§ **WORK REQUIRED**
Everything in the records must be copied exactly, apart from the pictures.

Top of TASK INPUTS

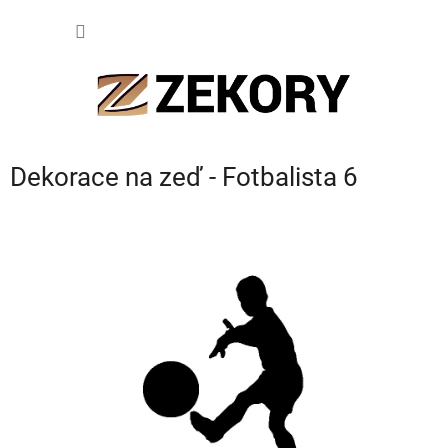
Přejít
NÁKUP
na
obsah
KOŠÍK
Dekorace na zeď - Fotbalista 6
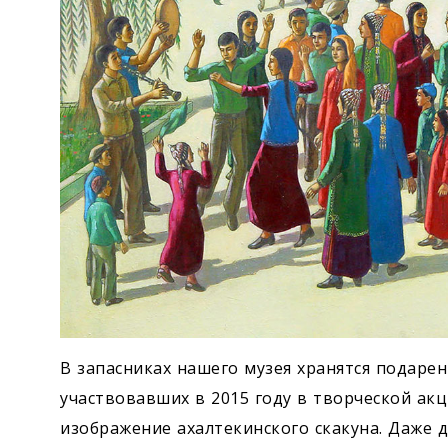
В запасниках нашего музея хранятся подаре
участвовавших в 2015 году в творческой ак
изображение ахалтекинского скакуна. Даже 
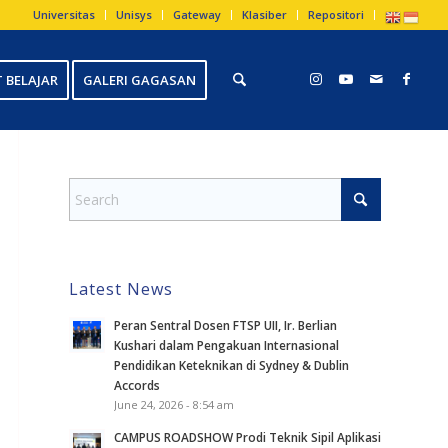
Universitas
Unisys
Gateway
Klasiber
Repositori
 BELAJAR
GALERI GAGASAN
Latest News
Peran Sentral Dosen FTSP UII, Ir. Berlian
Kushari dalam Pengakuan Internasional
Pendidikan Keteknikan di Sydney & Dublin
Accords
June 24, 2026 - 8:54 am
CAMPUS ROADSHOW Prodi Teknik Sipil Aplikasi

Bottom of TASK INPUTS

§ **EXERCISE RESPONSE**
Přejít
NÁKUP
na
obsah
KOŠÍK
Dekorace na zeď - Fotbalista 6
В запасниках нашего музея хранятся подаре
участвовавших в 2015 году в творческой ак
изображение ахалтекинского скакуна. Даже 
Universitas
Unisys
Gateway
Klasiber
Repositori
 BELAJAR
GALERI GAGASAN
Latest News
Peran Sentral Dosen FTSP UII, Ir. Berlian
Kushari dalam Pengakuan Internasional
Pendidikan Keteknikan di Sydney & Dublin
Accords
June 24, 2026 - 8:54 am
CAMPUS ROADSHOW Prodi Teknik Sipil Aplikasi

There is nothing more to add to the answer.